Evincé voilà cinq ans de la présidentielle à cause de ses excès populistes, Dean n’a rien oublié du folklore des meetings américains ni des insurrections de préau. Mais cette offensive-là est différente. Elle le dépasse. Elle l’inquiète.

Un bon millier de militants de l’ultradroite, arrivés dès l’après-midi à bord d’autocars spécialement affrétés, ont pris place derrière les banderoles des partisans de la réforme, afin de mieux s’imposer dans les images des caméras de télévision. Ils s’emparent du débat, et des micros. Leurs questions, répétées maintes fois à l’identique, stigmatisent les  » mensonges  » des élus présents et sonnent comme des réquisitoires. Au risque de verser dans le n’importe quoi :  » Certaines personnes âgées seront-elles euthanasiées afin de réduire les frais du système ?  » Même Sarah Palin, candidate malheureuse à la vice-présidence auprès de John McCain, il y a un an, a osé évoquer ce scénario de science-fiction.
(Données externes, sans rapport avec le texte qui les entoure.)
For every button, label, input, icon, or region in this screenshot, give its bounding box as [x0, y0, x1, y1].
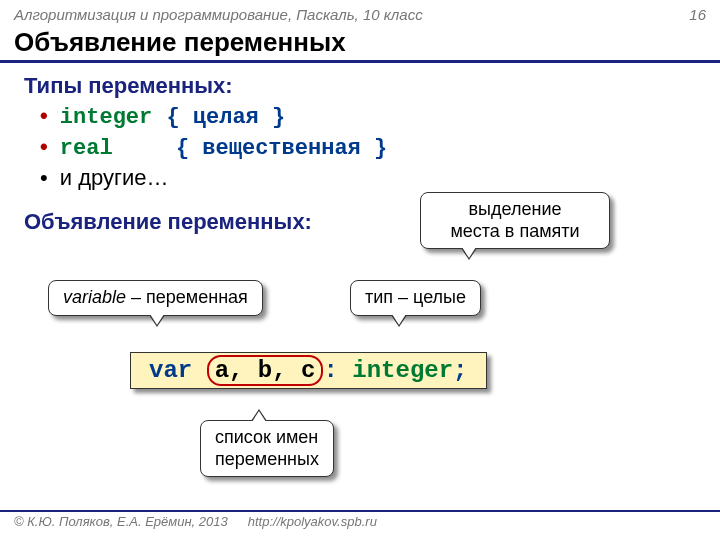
code-semicolon: ;: [453, 357, 467, 384]
type-comment: { целая }: [166, 105, 285, 130]
callout-tail-icon: [149, 315, 165, 327]
callout-line2: переменных: [215, 449, 319, 469]
copyright: © К.Ю. Поляков, Е.А. Ерёмин, 2013: [14, 514, 228, 538]
page-title: Объявление переменных: [0, 23, 720, 63]
callout-line2: места в памяти: [450, 221, 579, 241]
callout-type-text: тип – целые: [365, 287, 466, 307]
page-number: 16: [689, 6, 706, 23]
bullet-icon: •: [40, 134, 48, 159]
callout-type: тип – целые: [350, 280, 481, 316]
code-var-names: a, b, c: [207, 355, 324, 386]
content-area: Типы переменных: • integer { целая } • r…: [0, 63, 720, 235]
type-kw: integer: [60, 105, 152, 130]
type-row-real: • real { вещественная }: [40, 134, 696, 161]
callout-line1: список имен: [215, 427, 318, 447]
type-kw: real: [60, 136, 162, 161]
type-comment: { вещественная }: [176, 136, 387, 161]
slide-footer: © К.Ю. Поляков, Е.А. Ерёмин, 2013 http:/…: [0, 510, 720, 540]
callout-variable-ru: – переменная: [126, 287, 248, 307]
code-declaration: var a, b, c: integer;: [130, 352, 487, 389]
type-row-others: • и другие…: [40, 165, 696, 191]
bullet-icon: •: [40, 165, 48, 190]
callout-tail-icon: [251, 409, 267, 421]
callout-line1: выделение: [469, 199, 562, 219]
code-type: integer: [352, 357, 453, 384]
callout-tail-icon: [391, 315, 407, 327]
footer-url: http://kpolyakov.spb.ru: [248, 514, 377, 538]
callout-variable: variable – переменная: [48, 280, 263, 316]
slide-header: Алгоритмизация и программирование, Паска…: [0, 0, 720, 23]
types-heading: Типы переменных:: [24, 73, 696, 99]
others-label: и другие…: [60, 165, 169, 190]
course-label: Алгоритмизация и программирование, Паска…: [14, 6, 423, 23]
callout-varlist: список имен переменных: [200, 420, 334, 477]
callout-variable-en: variable: [63, 287, 126, 307]
callout-memory: выделение места в памяти: [420, 192, 610, 249]
callout-tail-icon: [461, 248, 477, 260]
code-colon: :: [323, 357, 337, 384]
code-keyword-var: var: [149, 357, 192, 384]
bullet-icon: •: [40, 103, 48, 128]
type-row-integer: • integer { целая }: [40, 103, 696, 130]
Elle n’est pas la seule. En un mois de vacances parlementaires, les républicains, minoritaires au Congrès depuis les dernières élections, ont eu tout loisir de traîner le débat sur leur nouveau terrain de prédilection : la rue et ses caniveaux politiques, les ondes furieuses des talk- shows conservateurs, et les meetings embuscades. Le résultat laisse rêveur.

Le 8 septembre, jour de la rentrée du Capitole, de nombreux élus retrouveront leurs fauteuils à la Chambre des représentants et au Sénat, prêts à tous les compromis sur l’un des projets de réforme les plus monumentaux de ces dernières décennies. Rançon des élections sanction de novembre 2008, des démocrates élus dans des circonscriptions conservatrices se sentent soudain obligés de décrier le coût de la réforme, estimée à 1 000 milliards de dollars sur dix ans.

Pendant sa campagne, Barack Obama – ex-travailleur social des quartiers pauvres de Chicago, dans les années 1980 – s’était engagé à mener à bien ce projet, jugé prioritaire entre tous. Devenu président, il a confié l’élaboration de la réforme au Congrès, sous-estimant la vulnérabilité des élus, l’efficacité du lobby des assureurs et l’ampleur de la contre-offensive conservatrice. Résultat, il est apparu un temps distant et déphasé, dépassé par les événements. Puis, lorsqu’il s’est lancé dans sa propre tournée des préaux américains, trop conciliant au goût de ses supporters les plus motivés. En se disant prêt à transiger sur la fameuse  » option publique « , le chantre du consensus a enragé la gauche démocrate, sans pour autant calmer les modérés du parti, qui craignent d’éventuelles hausses d’impôts ou une aggravation du déficit budgétaire – évalué à 1 600 milliards de dollars. Ses sondages honorables, mais réduits de 60 à 50 % d’approbation en deux mois, n’évoquent plus l’Olympe de l’état de grâce, mais seulement l’antre des mortels.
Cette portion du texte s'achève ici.